The DataSQRL schema is a flexible schema format for data sources and sinks. DataSQRL schema is simple, accommodates semi-structured data, supports schema evolution, and provides testing capabilities.

DataSQRL schema is the default schema used for schema-less sources.

DataSQRL can automatically discover the schema of data sources via the discover command.

DataSQRL table schemas are stored in files ending in .schema.yml. There is one schema file per table of the same name.

Example DataSQRL Schema

This is the DataSQRL schema of the orders table from the DataSQRL tutorial:

name: "orders"
schema_version: "1"
partial_schema: false
columns:
- name: "id"
type: "INTEGER"
tests:
- "not_null"
- name: "customerid"
type: "INTEGER"
tests:
- "not_null"
- name: "time"
type: "DATETIME"
tests:
- "not_null"
- name: "items"
columns:
- name: "productid"
type: "INTEGER"
tests:
- "not_null"
- name: "quantity"
type: "INTEGER"
tests:
- "not_null"
- name: "unit_price"
type: "FLOAT"
tests:
- "not_null"
- name: "discount"
type: "FLOAT"
tests:
- "not_null"

Schema Definition

DataSQRL schema supports the following attributes to define a table:

Field NameDescriptionRequired?
nameName of the table that this schema applies toYes
schema_versionVersion of DataSQRL schema for this schema fileYes
descriptionDescription of the tableNo
partial_schemaWhen true, DataSQRL will attempt to discover the rest of the schema in discovery.

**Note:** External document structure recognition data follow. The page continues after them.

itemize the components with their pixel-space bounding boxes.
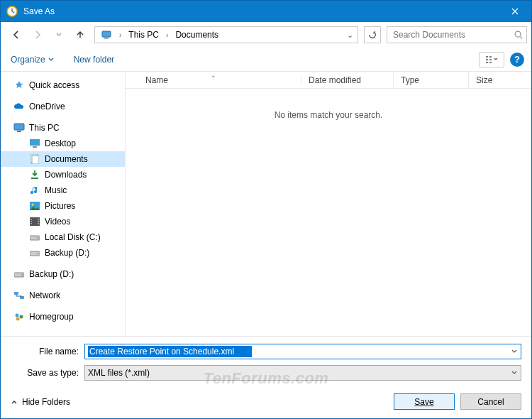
sort-indicator-icon: ⌃	[126, 75, 301, 82]
svg-rect-17	[38, 219, 39, 220]
videos-icon	[29, 216, 40, 227]
svg-rect-16	[31, 223, 32, 224]
save-as-dialog: Save As › This PC › Documents ⌄	[0, 0, 532, 419]
new-folder-label: New folder	[74, 55, 114, 65]
column-size[interactable]: Size	[469, 72, 531, 88]
column-type[interactable]: Type	[394, 72, 469, 88]
navigation-tree[interactable]: Quick access OneDrive This PC Desktop Do…	[1, 72, 126, 336]
svg-rect-1	[102, 31, 111, 37]
tree-this-pc[interactable]: This PC	[1, 120, 125, 136]
filename-input[interactable]	[88, 346, 252, 357]
search-input[interactable]	[392, 29, 514, 40]
list-header: ⌃ Name Date modified Type Size	[126, 72, 531, 89]
tree-downloads[interactable]: Downloads	[1, 167, 125, 183]
svg-point-29	[20, 315, 23, 319]
svg-rect-26	[14, 292, 18, 295]
column-date[interactable]: Date modified	[301, 72, 394, 88]
tree-network[interactable]: Network	[1, 288, 125, 303]
pc-icon	[13, 122, 25, 134]
svg-rect-10	[31, 178, 38, 179]
chevron-up-icon	[11, 398, 18, 406]
documents-icon	[29, 153, 40, 165]
drive-icon	[29, 247, 40, 259]
pictures-icon	[29, 200, 40, 212]
app-clock-icon	[6, 6, 18, 17]
search-icon	[514, 30, 523, 40]
view-options-button[interactable]	[479, 52, 504, 67]
svg-rect-9	[32, 156, 39, 164]
up-button[interactable]	[70, 25, 90, 45]
chevron-down-icon[interactable]: ⌄	[344, 31, 356, 40]
breadcrumb-documents[interactable]: Documents	[171, 27, 223, 43]
tree-desktop[interactable]: Desktop	[1, 136, 125, 151]
desktop-icon	[29, 138, 40, 149]
chevron-right-icon[interactable]: ›	[116, 31, 124, 39]
svg-rect-4	[14, 124, 24, 130]
filename-combobox[interactable]	[84, 344, 521, 359]
filename-label: File name:	[11, 347, 84, 357]
help-button[interactable]: ?	[510, 53, 524, 67]
filetype-label: Save as type:	[11, 368, 84, 378]
svg-rect-7	[33, 146, 37, 148]
download-icon	[29, 169, 40, 180]
cloud-icon	[13, 101, 25, 112]
network-icon	[13, 290, 25, 301]
file-list: ⌃ Name Date modified Type Size No items …	[126, 72, 531, 336]
chevron-right-icon[interactable]: ›	[163, 31, 171, 39]
chevron-down-icon	[48, 57, 54, 62]
drive-icon	[29, 232, 40, 243]
organize-label: Organize	[11, 55, 45, 65]
svg-point-28	[16, 314, 19, 317]
new-folder-button[interactable]: New folder	[71, 50, 117, 69]
tree-local-disk[interactable]: Local Disk (C:)	[1, 229, 125, 245]
chevron-down-icon[interactable]	[511, 348, 518, 355]
music-icon	[29, 185, 40, 196]
refresh-button[interactable]	[364, 26, 381, 43]
tree-music[interactable]: Music	[1, 183, 125, 198]
organize-menu[interactable]: Organize	[8, 50, 57, 69]
save-button[interactable]: Save	[394, 393, 455, 410]
tree-onedrive[interactable]: OneDrive	[1, 99, 125, 114]
filetype-value: XML files (*.xml)	[88, 368, 150, 378]
svg-point-21	[37, 237, 38, 239]
command-bar: Organize New folder ?	[1, 48, 531, 72]
breadcrumb-this-pc[interactable]: This PC	[124, 27, 163, 43]
close-button[interactable]	[499, 1, 531, 22]
tree-videos[interactable]: Videos	[1, 214, 125, 229]
svg-point-30	[16, 317, 20, 321]
svg-rect-15	[31, 221, 32, 222]
svg-rect-19	[38, 223, 39, 224]
tree-homegroup[interactable]: Homegroup	[1, 309, 125, 325]
svg-rect-2	[104, 38, 109, 39]
svg-point-23	[37, 253, 38, 254]
star-icon	[13, 80, 25, 91]
forward-button[interactable]	[28, 25, 48, 45]
tree-documents[interactable]: Documents	[1, 151, 125, 167]
cancel-button[interactable]: Cancel	[460, 393, 521, 410]
explorer-body: Quick access OneDrive This PC Desktop Do…	[1, 72, 531, 336]
tree-quick-access[interactable]: Quick access	[1, 77, 125, 93]
bottom-panel: File name: Save as type: XML files (*.xm…	[1, 336, 531, 418]
svg-rect-14	[31, 219, 32, 220]
hide-folders-button[interactable]: Hide Folders	[11, 397, 70, 407]
drive-icon	[13, 268, 25, 280]
nav-row: › This PC › Documents ⌄	[1, 22, 531, 48]
tree-pictures[interactable]: Pictures	[1, 198, 125, 214]
tree-backup-d[interactable]: Backup (D:)	[1, 245, 125, 261]
search-box[interactable]	[387, 26, 527, 43]
svg-rect-27	[20, 296, 24, 299]
svg-point-25	[21, 274, 23, 276]
svg-rect-6	[30, 139, 40, 146]
svg-point-3	[515, 31, 521, 37]
tree-backup-d-2[interactable]: Backup (D:)	[1, 266, 125, 282]
window-title: Save As	[23, 6, 55, 16]
homegroup-icon	[13, 311, 25, 322]
address-bar[interactable]: › This PC › Documents ⌄	[94, 26, 358, 43]
svg-point-12	[32, 204, 34, 206]
empty-list-message: No items match your search.	[126, 89, 531, 336]
filetype-dropdown[interactable]: XML files (*.xml)	[84, 365, 521, 381]
breadcrumb-pc-icon[interactable]	[96, 27, 116, 43]
svg-rect-5	[17, 131, 21, 132]
recent-dropdown-icon[interactable]	[49, 25, 69, 45]
back-button[interactable]	[6, 25, 26, 45]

If false, it considers the schema complete.No

A table is defined by a list of columns. A column has a name. A column is either a scalar field or a nested table.

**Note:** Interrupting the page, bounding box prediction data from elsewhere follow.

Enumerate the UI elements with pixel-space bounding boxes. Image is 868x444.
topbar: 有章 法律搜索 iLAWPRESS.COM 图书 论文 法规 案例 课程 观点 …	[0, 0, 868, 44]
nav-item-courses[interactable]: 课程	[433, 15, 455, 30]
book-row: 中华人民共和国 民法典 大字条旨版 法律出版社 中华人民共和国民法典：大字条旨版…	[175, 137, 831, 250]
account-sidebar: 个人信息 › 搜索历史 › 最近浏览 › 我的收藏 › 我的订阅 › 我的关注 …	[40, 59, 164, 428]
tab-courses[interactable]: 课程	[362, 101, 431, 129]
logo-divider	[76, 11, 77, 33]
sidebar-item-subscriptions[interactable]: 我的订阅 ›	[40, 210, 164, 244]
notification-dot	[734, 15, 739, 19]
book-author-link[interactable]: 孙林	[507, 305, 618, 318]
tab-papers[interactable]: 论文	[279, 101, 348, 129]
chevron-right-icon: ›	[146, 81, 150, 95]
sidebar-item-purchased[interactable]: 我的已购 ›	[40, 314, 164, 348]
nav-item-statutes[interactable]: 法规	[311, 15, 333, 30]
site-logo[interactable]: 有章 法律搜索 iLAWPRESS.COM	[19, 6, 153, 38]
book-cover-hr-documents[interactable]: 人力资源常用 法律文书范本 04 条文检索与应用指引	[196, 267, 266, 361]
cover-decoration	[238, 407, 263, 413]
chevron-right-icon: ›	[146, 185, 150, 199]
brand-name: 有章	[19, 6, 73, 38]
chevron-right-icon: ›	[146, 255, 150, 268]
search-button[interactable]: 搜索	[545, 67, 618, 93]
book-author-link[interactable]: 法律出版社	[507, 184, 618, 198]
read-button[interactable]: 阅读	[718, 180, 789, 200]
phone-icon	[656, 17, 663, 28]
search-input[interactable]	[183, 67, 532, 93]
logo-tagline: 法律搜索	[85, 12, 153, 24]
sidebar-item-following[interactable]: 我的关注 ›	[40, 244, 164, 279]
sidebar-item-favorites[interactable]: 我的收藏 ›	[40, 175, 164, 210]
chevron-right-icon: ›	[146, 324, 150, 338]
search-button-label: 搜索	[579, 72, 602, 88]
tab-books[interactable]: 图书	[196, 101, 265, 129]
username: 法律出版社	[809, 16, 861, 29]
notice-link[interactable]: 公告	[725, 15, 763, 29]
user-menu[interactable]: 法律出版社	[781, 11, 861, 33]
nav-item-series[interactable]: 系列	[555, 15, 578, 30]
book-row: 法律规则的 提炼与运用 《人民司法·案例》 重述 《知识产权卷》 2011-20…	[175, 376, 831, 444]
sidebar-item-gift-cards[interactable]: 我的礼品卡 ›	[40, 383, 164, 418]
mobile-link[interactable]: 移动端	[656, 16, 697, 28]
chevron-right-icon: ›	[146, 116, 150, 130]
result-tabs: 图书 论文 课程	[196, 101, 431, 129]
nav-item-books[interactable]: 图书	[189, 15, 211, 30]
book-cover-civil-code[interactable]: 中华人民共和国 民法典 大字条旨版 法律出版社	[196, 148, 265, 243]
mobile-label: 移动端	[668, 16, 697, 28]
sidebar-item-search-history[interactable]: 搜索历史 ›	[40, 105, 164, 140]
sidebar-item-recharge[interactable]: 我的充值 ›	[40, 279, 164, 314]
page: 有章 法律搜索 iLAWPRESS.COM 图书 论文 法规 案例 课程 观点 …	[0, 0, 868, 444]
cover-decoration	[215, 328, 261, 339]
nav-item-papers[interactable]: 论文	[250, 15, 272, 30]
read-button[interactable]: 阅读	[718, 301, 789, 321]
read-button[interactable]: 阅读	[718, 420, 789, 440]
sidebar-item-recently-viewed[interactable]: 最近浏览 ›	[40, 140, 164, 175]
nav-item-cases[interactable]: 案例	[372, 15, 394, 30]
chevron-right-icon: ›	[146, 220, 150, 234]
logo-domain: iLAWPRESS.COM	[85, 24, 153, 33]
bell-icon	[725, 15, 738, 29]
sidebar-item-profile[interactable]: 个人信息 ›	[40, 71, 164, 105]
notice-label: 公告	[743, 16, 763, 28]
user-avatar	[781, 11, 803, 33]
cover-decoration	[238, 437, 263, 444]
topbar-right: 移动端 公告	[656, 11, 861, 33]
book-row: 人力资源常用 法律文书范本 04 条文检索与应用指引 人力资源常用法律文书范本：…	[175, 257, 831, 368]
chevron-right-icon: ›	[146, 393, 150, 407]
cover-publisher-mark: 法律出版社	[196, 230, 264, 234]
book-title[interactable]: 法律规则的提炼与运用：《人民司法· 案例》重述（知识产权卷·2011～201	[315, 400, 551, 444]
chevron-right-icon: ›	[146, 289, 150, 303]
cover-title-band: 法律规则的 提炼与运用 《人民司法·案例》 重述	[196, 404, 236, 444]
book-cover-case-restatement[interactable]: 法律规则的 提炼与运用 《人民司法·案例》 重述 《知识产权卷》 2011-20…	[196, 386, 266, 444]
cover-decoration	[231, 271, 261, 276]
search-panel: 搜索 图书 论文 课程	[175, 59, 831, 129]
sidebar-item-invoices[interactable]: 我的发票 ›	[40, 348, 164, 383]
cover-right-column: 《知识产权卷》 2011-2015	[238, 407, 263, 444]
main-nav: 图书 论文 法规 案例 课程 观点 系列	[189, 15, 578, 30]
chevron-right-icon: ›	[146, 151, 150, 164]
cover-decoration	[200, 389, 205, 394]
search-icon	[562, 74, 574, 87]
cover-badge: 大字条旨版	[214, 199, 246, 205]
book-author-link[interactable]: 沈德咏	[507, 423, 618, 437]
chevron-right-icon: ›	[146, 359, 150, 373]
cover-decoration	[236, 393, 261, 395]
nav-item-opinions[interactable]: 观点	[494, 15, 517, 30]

A column is defined by the following attributes:

Field NameDescriptionRequired?
nameName of the column. Must be unique per table at any nesting level.Yes
descriptionDescription of the columnNo
default_valueValue to use when column is missing in input data.No
typeType for a scalar fieldOne of type, columns or mixed
columnsColumns for a nested tableOne of type, columns or mixed
mixedA mix of scalar fields and nested tables for unstructured dataOne of type, columns or mixed
testsA set of constraints that the column satisfiesNo

A column must either have a type (for scalar field) or a list of columns (for nested table). For unstructured data (i.e. data that does not conform to a schema), there is a third option to define a mixed column which can be a combination of multiple scalar fields or nested tables.

A mixed column is defined by the attribute mixed which is a map of multiple column definitions that are identified by a unique name.

- name: "time"
mixed:
- "epoch":
type: INTEGER
- "timestamp":
type: DATETIME

This defines the column time to be a mixed column that is either a scalar field called epoch with an INTEGER type or a scalar field called timestap with a DATETIME type. We would use such a mixed column definition for data where time is either represented as seconds since epoch or a timestamp.

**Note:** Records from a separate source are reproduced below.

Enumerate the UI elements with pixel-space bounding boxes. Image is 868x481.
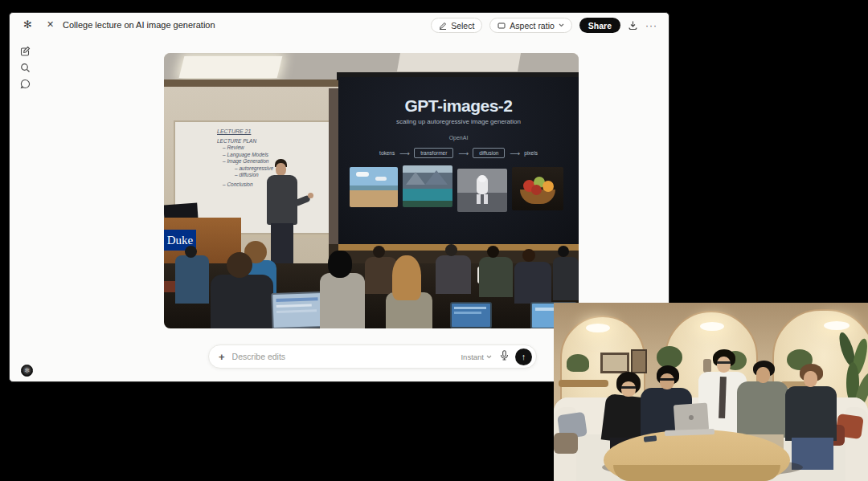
whiteboard-line: – Review (217, 145, 330, 152)
pendant-lamp (700, 322, 724, 331)
beach-thumbnail (350, 167, 398, 207)
slide-brand: OpenAI (338, 135, 579, 141)
duke-sign: Duke (164, 230, 196, 251)
slide-flow-diagram: tokens ⟶ transformer ⟶ diffusion ⟶ pixel… (338, 148, 579, 158)
aspect-ratio-button[interactable]: Aspect ratio (489, 18, 571, 33)
pendant-lamp (586, 324, 610, 332)
frame-icon (497, 22, 506, 30)
whiteboard-line: LECTURE 21 (217, 128, 330, 136)
up-arrow-icon: ↑ (522, 352, 526, 361)
compose-icon[interactable] (20, 45, 31, 56)
page-title: College lecture on AI image generation (63, 20, 215, 30)
submit-button[interactable]: ↑ (515, 349, 532, 365)
edit-prompt-bar[interactable]: + Instant ↑ (208, 344, 537, 369)
laptop (674, 403, 709, 433)
edit-prompt-input[interactable] (232, 352, 461, 361)
fruit-bowl-thumbnail (512, 167, 563, 210)
select-label: Select (451, 21, 474, 31)
mic-icon[interactable] (500, 349, 509, 364)
search-icon[interactable] (20, 62, 31, 73)
pen-icon (439, 22, 447, 30)
user-avatar[interactable]: ✻ (21, 365, 33, 377)
slide-screen: GPT-images-2 scaling up autoregressive i… (338, 77, 579, 244)
webcam-overlay-video (554, 303, 868, 481)
pillow (554, 433, 578, 454)
lecturer-figure (260, 156, 309, 268)
pendant-lamp (824, 321, 850, 330)
select-button[interactable]: Select (431, 18, 482, 33)
mode-label: Instant (461, 353, 484, 361)
slide-title: GPT-images-2 (338, 96, 579, 116)
chat-icon[interactable] (20, 78, 31, 89)
slide-subtitle: scaling up autoregressive image generati… (338, 118, 579, 125)
arrow-right-icon: ⟶ (458, 149, 468, 157)
plus-icon[interactable]: + (219, 351, 225, 363)
flow-transformer-box: transformer (414, 148, 453, 158)
flow-diffusion-box: diffusion (473, 148, 505, 158)
download-icon[interactable] (628, 20, 638, 31)
arrow-right-icon: ⟶ (510, 149, 519, 157)
chevron-down-icon (559, 23, 564, 27)
chevron-down-icon (486, 355, 492, 359)
more-options-icon[interactable]: ··· (645, 22, 657, 30)
flow-tokens-label: tokens (379, 150, 395, 156)
openai-logo-icon[interactable]: ✻ (23, 19, 32, 31)
plant (567, 354, 589, 372)
share-button[interactable]: Share (579, 18, 620, 33)
arrow-right-icon: ⟶ (399, 149, 409, 157)
astronaut-thumbnail (457, 169, 507, 212)
mode-dropdown[interactable]: Instant (461, 353, 492, 361)
lecture-image[interactable]: LECTURE 21 LECTURE PLAN – Review – Langu… (164, 53, 579, 328)
topbar: ✻ ✕ College lecture on AI image generati… (10, 13, 669, 37)
mountain-lake-thumbnail (403, 165, 452, 207)
flow-pixels-label: pixels (524, 150, 538, 156)
close-icon[interactable]: ✕ (47, 19, 54, 30)
whiteboard-line: LECTURE PLAN (217, 138, 330, 145)
picture-frames (600, 353, 629, 373)
aspect-ratio-label: Aspect ratio (510, 21, 554, 31)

Each individual column of a mixed column definition gets mapped onto a separate column in the resulting SQRL table with the column name being a combination of the mixed column name and the map key. For our example above, the SQRL orders table would contain a column time_epoch and time_timestamp for each of the respective scalar fields.

Scalar Types

DataSQRL schema supports these scalar types:

  • INTEGER: for whole numbers
  • FLOAT: for floating point numbers
  • BOOLEAN: true or false
  • DATETIME: point in time
  • STRING: character sequence
  • UUID: unique identifier
  • INTERVAL: for periods of time

To define arrays of scalar types, wrap the type in square brackets. For instance, an integer array is defined as [INTEGER].

Data Constraints

The test attribute specifies data constraints for columns, whether scalar field or nested table. These constraints are validated when data is ingested to filter out invalid or unneeded data. The constraints are also used to validate statements in SQRL scripts. In addition, the DataSQRL optimizer analyzes the constraints to build more efficient data pipelines.

DataSQRL schema supports the following test constraints:

  • not_null: the column can not be missing or have a null value.
  • unique: the column values are unique across all records in this table.
  • cardinality: constrains the cardinality of a nested table or array. Has parameters min and max for the minimum and maximum cardinality.